━━ Listed entries

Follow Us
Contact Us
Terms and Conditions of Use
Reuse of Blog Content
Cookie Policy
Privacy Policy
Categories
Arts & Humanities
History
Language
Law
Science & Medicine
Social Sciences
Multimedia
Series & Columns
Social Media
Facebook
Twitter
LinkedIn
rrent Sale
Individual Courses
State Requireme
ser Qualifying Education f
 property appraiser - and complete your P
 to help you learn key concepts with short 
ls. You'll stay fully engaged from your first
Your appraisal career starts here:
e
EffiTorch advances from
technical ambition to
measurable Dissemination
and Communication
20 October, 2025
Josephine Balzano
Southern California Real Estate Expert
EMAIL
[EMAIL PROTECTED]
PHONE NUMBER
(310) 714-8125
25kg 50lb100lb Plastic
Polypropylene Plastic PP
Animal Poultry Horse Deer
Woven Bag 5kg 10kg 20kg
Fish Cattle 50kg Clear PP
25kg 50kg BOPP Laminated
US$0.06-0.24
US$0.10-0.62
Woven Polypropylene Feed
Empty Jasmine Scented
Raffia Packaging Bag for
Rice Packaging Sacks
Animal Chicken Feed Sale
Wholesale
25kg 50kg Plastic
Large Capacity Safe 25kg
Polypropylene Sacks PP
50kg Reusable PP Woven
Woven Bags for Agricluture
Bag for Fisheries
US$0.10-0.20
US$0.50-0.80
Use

━━━━
━━ Listed entries

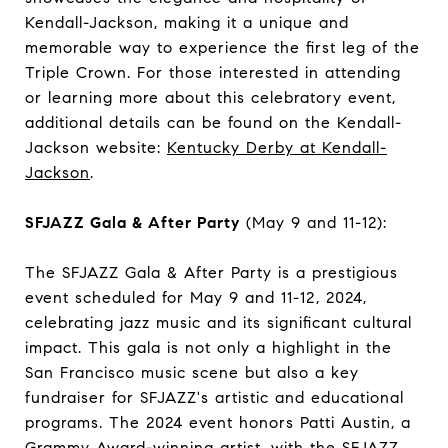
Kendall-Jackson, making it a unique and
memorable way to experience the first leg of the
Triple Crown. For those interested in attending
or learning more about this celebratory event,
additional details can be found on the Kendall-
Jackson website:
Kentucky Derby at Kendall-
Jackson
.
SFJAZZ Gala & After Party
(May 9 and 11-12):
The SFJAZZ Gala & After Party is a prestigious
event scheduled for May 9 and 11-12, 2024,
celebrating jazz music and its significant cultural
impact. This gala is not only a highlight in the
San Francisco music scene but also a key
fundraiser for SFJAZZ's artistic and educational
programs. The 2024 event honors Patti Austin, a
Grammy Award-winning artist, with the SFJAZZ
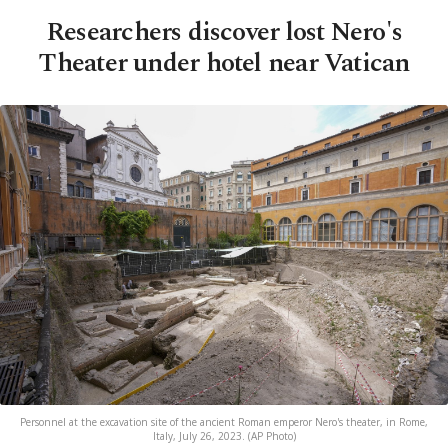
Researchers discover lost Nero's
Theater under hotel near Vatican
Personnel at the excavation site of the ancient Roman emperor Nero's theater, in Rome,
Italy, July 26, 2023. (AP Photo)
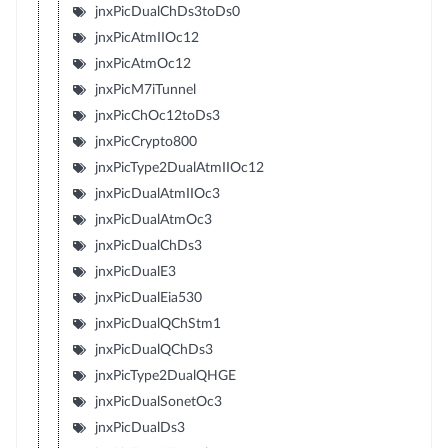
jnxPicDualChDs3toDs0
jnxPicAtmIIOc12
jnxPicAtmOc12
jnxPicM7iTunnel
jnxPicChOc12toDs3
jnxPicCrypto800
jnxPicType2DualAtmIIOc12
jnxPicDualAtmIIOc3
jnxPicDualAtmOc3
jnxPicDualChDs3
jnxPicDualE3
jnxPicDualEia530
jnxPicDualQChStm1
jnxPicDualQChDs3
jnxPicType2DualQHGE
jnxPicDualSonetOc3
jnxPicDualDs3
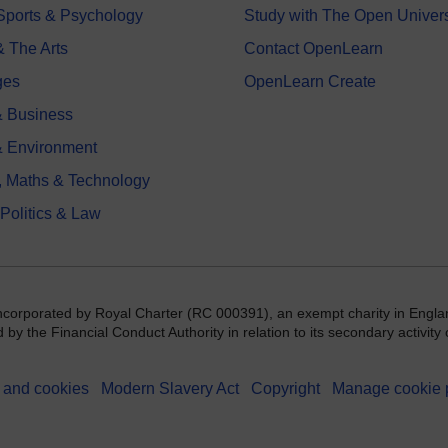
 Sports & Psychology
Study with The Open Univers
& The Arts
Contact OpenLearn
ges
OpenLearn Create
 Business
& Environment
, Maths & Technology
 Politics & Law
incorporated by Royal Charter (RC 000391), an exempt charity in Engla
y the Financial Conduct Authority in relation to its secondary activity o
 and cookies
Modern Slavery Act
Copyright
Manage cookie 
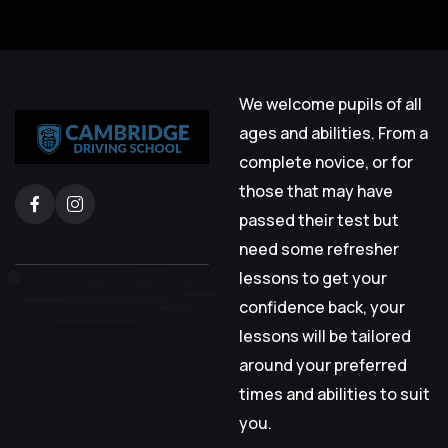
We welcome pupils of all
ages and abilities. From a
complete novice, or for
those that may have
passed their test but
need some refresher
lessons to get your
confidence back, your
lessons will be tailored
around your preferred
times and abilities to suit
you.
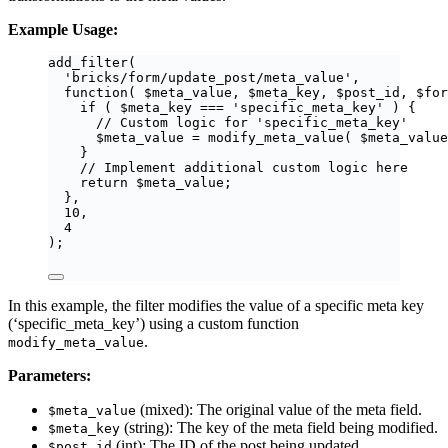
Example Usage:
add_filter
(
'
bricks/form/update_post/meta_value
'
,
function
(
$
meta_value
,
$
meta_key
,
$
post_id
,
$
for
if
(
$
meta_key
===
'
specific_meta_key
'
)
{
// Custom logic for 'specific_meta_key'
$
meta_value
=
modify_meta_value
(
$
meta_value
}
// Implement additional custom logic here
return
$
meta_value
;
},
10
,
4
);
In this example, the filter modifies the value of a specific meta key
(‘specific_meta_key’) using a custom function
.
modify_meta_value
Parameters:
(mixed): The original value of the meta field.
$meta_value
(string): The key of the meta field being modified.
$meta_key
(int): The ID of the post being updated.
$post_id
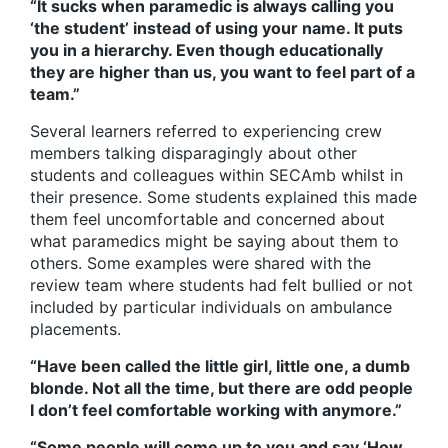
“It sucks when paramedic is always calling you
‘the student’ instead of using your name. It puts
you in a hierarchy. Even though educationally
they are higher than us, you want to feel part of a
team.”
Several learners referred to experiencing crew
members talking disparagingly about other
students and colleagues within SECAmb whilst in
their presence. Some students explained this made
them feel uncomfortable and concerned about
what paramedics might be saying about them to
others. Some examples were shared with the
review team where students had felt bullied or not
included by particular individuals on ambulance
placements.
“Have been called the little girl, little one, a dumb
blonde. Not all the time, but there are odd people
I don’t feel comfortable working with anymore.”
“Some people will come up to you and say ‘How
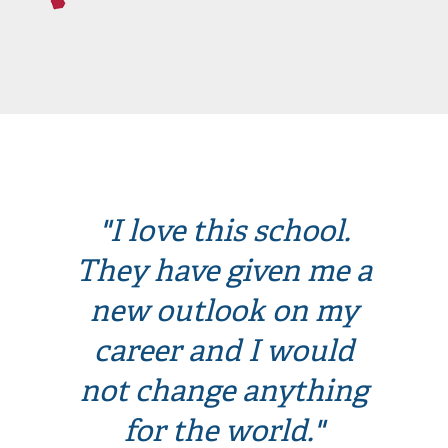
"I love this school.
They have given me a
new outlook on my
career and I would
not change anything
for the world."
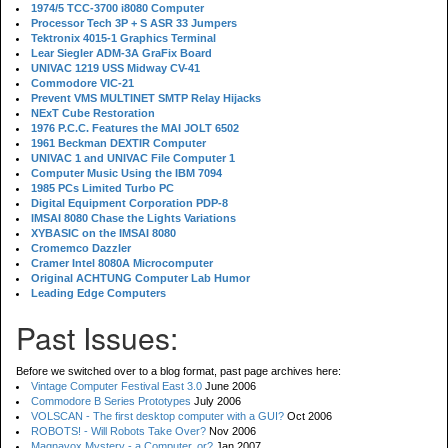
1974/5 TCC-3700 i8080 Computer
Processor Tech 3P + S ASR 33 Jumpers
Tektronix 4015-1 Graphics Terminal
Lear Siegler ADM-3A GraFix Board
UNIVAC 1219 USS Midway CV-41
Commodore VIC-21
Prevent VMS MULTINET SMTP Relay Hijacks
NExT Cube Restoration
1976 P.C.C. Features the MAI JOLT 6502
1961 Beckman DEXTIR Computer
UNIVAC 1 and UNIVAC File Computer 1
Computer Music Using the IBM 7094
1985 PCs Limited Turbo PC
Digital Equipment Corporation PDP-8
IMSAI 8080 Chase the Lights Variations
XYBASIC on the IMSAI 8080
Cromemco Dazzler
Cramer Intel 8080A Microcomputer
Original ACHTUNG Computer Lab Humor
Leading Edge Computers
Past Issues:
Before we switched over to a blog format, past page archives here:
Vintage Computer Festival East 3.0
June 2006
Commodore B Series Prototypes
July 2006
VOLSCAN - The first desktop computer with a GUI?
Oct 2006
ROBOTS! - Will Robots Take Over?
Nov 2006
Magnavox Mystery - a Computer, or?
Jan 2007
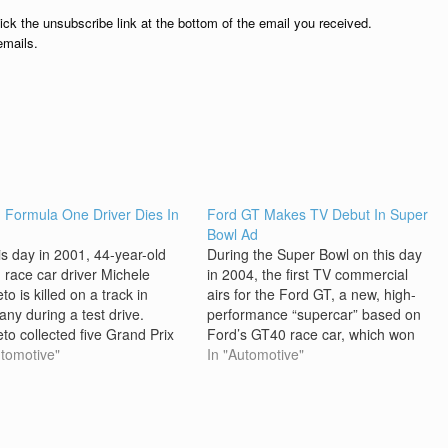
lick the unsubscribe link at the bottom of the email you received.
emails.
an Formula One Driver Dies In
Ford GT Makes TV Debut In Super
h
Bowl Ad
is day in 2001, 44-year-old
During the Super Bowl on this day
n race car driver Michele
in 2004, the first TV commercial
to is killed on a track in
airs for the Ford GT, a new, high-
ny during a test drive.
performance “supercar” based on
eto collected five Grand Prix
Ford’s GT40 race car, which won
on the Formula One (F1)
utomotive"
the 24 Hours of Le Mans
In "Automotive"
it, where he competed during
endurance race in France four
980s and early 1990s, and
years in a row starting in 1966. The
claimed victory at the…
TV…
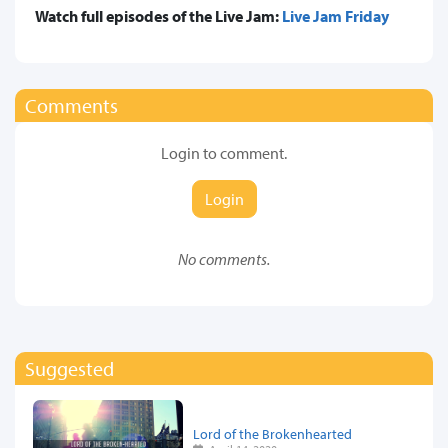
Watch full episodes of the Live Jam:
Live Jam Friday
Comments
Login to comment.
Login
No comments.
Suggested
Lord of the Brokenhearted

━━━━

* Task *
Your answer should be the exact lines above from the one containing "Contact OpenLearn" through the one containing "confidence back, your", with both end lines kept and the pictures removed, please.

* Exercise response *
Contact OpenLearn
ges
OpenLearn Create
 Business
& Environment
, Maths & Technology
 Politics & Law
incorporated by Royal Charter (RC 000391), an exempt charity in Engla
y the Financial Conduct Authority in relation to its secondary activity o
 and cookies
Modern Slavery Act
Copyright
Manage cookie 
We welcome pupils of all
ages and abilities. From a
complete novice, or for
those that may have
passed their test but
need some refresher
lessons to get your
confidence back, your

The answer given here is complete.